DUST IN THE WIND: INFLUENCES ON THE PRESERVATION OF VOLCANICLASTICS WITHIN THE EOCENE-OLIGOCENE WHITE RIVER SEQUENCE OF THE GREAT PLAINS AND MIDDLE ROCKY MOUNTAINS

Climatic and environmental changes associated with the terrestrial Eocene-Oligocene transition (EOT) of the northern Great Plains manifest as a combination of up-section transitions in depositional environments, paleopedology, and faunal associations within a regionally diachronous lenticular package of strata that thins in multiple directions over hundreds of kilometers from a depocenter of over 300 m in western NE. The EOT is preserved within this diachronous stratigraphic succession, referred to as the White River sequence, and preserves both local and global climatic and environmental influences. At any one locality depositional environments change up-section from meandering river systems with forested landscapes to progressively open ecosystems with flashy and ephemeral fluvial systems. This up section change in fluvial style and paleopedology is associated with an increase in the proportion of eolian volcaniclastic materials introduced into the system, an increase in sedimentation rates, and is diachronous across the region, occurring earlier in WY. Traditionally this up section change has been interpreted as a response to global cooling and/or drying across the EOT, although this same transition in fluvial geomorphology and associated paleopedology can be produced by an increase in sedimentation rates, such as the dramatic influx of aeolian volcaniclastics into the White River depositional complex.

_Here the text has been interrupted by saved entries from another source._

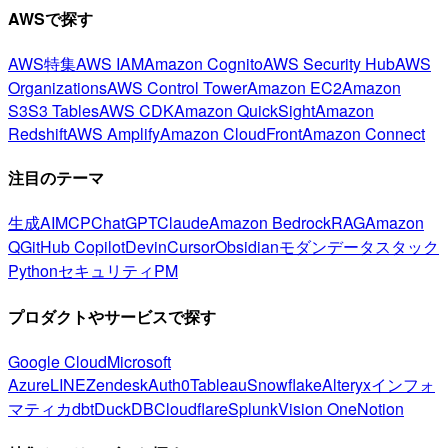
AWSで探す
AWS特集
AWS IAM
Amazon Cognito
AWS Security Hub
AWS
Organizations
AWS Control Tower
Amazon EC2
Amazon
S3
S3 Tables
AWS CDK
Amazon QuickSight
Amazon
Redshift
AWS Amplify
Amazon CloudFront
Amazon Connect
注目のテーマ
生成AI
MCP
ChatGPT
Claude
Amazon Bedrock
RAG
Amazon
Q
GitHub Copilot
Devin
Cursor
Obsidian
モダンデータスタック
Python
セキュリティ
PM
プロダクトやサービスで探す
Google Cloud
Microsoft
Azure
LINE
Zendesk
Auth0
Tableau
Snowflake
Alteryx
インフォ
マティカ
dbt
DuckDB
Cloudflare
Splunk
Vision One
Notion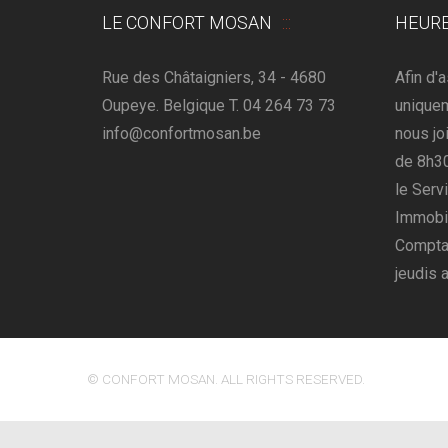
LE CONFORT MOSAN
HEURE
Rue des Châtaigniers, 34 - 4680
Afin d'
Oupeye. Belgique T. 04 264 73 73
uniquem
info@confortmosan.be
nous jo
de 8h30
le Serv
Immobil
Comptab
jeudis 
© CONFORT MOSAN. ALL RIGHTS RESERVED.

The introduction of volcanic materials, as ash falls and reworked volcaniclastics, began in the late Eocene and continued into the Oligocene. Depending on the dominant environmental conditions at any one time or place, reworked volcanic materials were either completely altered to smectitic clays or preserved as pristine ash shards. Today this difference in preservation is recognized as the formal lithostratigraphic units of the Chadron and Brule members/formations in WY and NE. With progradation of reworked volcaniclastics into any given area, depositional systems were eventually overwhelmed, resulting in up-section changes in fluvial and pedogenic facies suggestive of increasingly arid conditions. Further study within regionally extensive isochronous intervals is required in order to clarify the influence of local vs. global climatic and environmental drivers on these changes.